Carpet beetles are small, oval shaped, winged insects measuring around 2-4mm in length (adult), like typical beetles they are identified by their domed body, six legs and paired antennae.
Carpet beetles can further be catagorised into two types, ‘Varied/Variegated’, which typically have orange, black, and brown colouring with varying degrees of white speckling, and the aptly named ‘Black carpet beetle’, which has a more uniform, all-black colour.
Most damage caused by infestations is not actually caused by the adult beetles themselves, but instead the fabric eating carpet beetle larvae, or as they are more commonly known, ‘woolly bear’.
Wooly bears have a striped or ‘banded’ patterning and are covered in tiny hairs, similar in appearance to small furry caterpillars. With life cycles lasting around 3-4 weeks, females laying around 50-100 eggs per nest site and larvae hatching just 7 to 28 days later, the earlier an infestation is identified and treated, the better!
Inspection & Planning:
Our Expert British Pest Control Association (BPCA) certified carpet beetle exterminator will survey your premises and confirm that the infestation is actually carpet beetles (often people are not sure). They will examine the extent of the infestation and the tailor the most cost-effective individual control and eradication plan. A COSHH and risk assessment will also be carried out in accordance with legal requirements.
STEP 2: First Chemical Spray Treatment:
All furniture and rooms throughout the house would be sprayed with professional strength insecticide. This would eradicate any live carpet beetles that come into contact with the spray but would not kill their eggs as they are protected by a tough outer shell( each carpet beetle lays roughly 40 eggs).
STEP 3: Second Chemical Spray:
Your technician would re-visit your property approximately one week later and repeat the above process to ensure that any hatched carpet beetles are exterminated.
STEP 4: Final Chemical Spray:
By the third visit, only young carpet beetles that haven't sexually matured would be present and therefore would not have laid eggs.
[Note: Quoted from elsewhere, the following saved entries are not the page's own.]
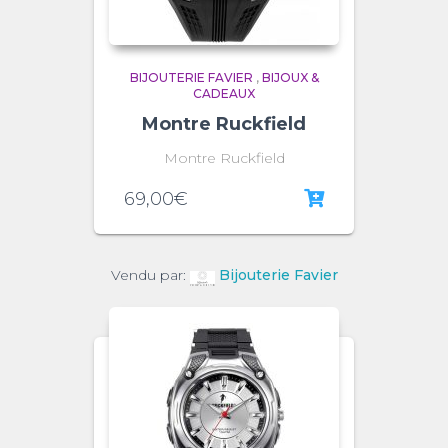
BIJOUTERIE FAVIER
,
BIJOUX &
CADEAUX
Montre Ruckfield
Montre Ruckfield
69,00
€
Vendu par:
Bijouterie Favier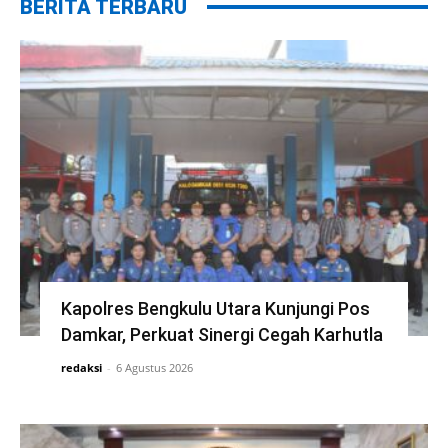
BERITA TERBARU
Kapolres Bengkulu Utara Kunjungi Pos
Damkar, Perkuat Sinergi Cegah Karhutla
redaksi
-
6 Agustus 2026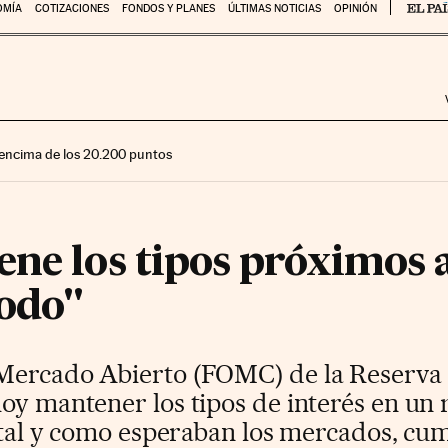
OMÍA
COTIZACIONES
FONDOS Y PLANES
ÚLTIMAS NOTICIAS
OPINIÓN
encima de los 20.200 puntos
ne los tipos próximos 
iodo"
Mercado Abierto (FOMC) de la Reserva 
oy mantener los tipos de interés en un 
, tal y como esperaban los mercados, cu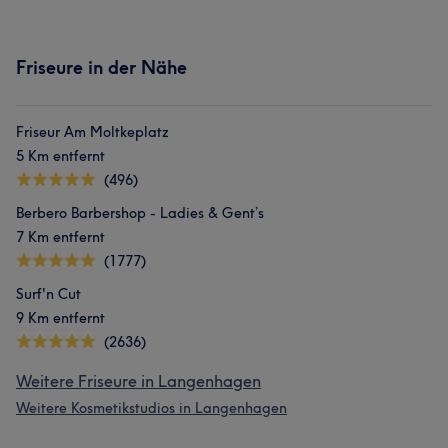
Friseure in der Nähe
Friseur Am Moltkeplatz
5 Km entfernt
(496)
Berbero Barbershop - Ladies & Gent’s
7 Km entfernt
(1777)
Surf'n Cut
9 Km entfernt
(2636)
Weitere Friseure in Langenhagen
Weitere Kosmetikstudios in Langenhagen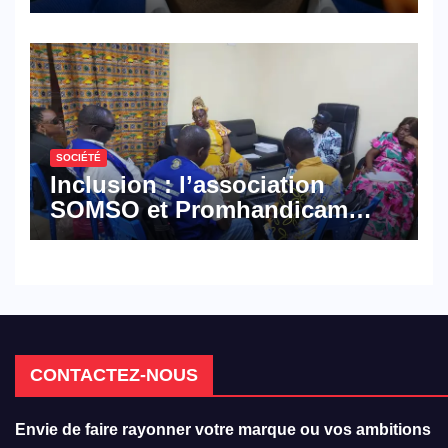
croisé des avocats de la
défense
SOCIÉTÉ
Inclusion : l’association
SOMSO et Promhandicam
militent en faveur d’une
réforme des formations en
hôtellerie-restauration
CONTACTEZ-NOUS
Envie de faire rayonner votre marque ou vos ambitions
These young beetles would be eliminated by the final spray and their life-cycle would be broken.
Unfortunately carpet beetles can enter your home in a whole manner of ways, from flying in through open windows, being brought in on already infested fabrics, furnishings and animal furs, to even being carried in on a plant bought from the supermarket!
Usually, early infestations are easily treated with regular household cleaning and vacuuming, however persistent problems are encountered when the beetles are able to find a good source of food: lint, hair and other debris of organic/animal origin such as dead insects and skin. As these ‘foods’ typically accumulate under furniture, floorboards and other difficult to reach areas, carpet beetles are able to thrive in such places.
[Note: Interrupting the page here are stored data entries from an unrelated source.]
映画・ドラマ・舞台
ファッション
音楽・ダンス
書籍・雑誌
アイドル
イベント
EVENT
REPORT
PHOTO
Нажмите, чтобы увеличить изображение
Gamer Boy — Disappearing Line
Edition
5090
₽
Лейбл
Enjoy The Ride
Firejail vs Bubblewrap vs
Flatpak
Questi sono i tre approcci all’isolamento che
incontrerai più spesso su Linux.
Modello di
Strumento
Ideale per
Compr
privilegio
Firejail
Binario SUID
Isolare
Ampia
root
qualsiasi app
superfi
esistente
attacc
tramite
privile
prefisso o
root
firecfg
Larvae ‘graze’ along the surface of materials as they feed, leaving irregular shaped holes or threadbare spots. As carpet beetles primarily feed on organic and animal-based materials, wool, felt, fur, silk, feathers and leather are often targeted, for this reason damages are commonly identified on jumpers, scarves, coats, blankets, rugs, bed linen (particularly down), upholstery etc.
Larvae tend to feed within the folds of fabrics, so damage restricted to these areas on clothing such as collars, cuffs etc. can also be an indicative sign of carpet beetle larvae activity.
As larvae grow they shed their skin (molt), finding such molt is sure sign of infestation. Similarly, infestation may also be identified through the finding of tiny (¼ – ½ mm) white/cream specks on furnishings and within dusty areas of your home, these are the eggs of the beetle.
Carpet beetles can survive in a huge variety of places, so if you have suspicion of infestation but are unable to find the cause, be sure to call your local pest control!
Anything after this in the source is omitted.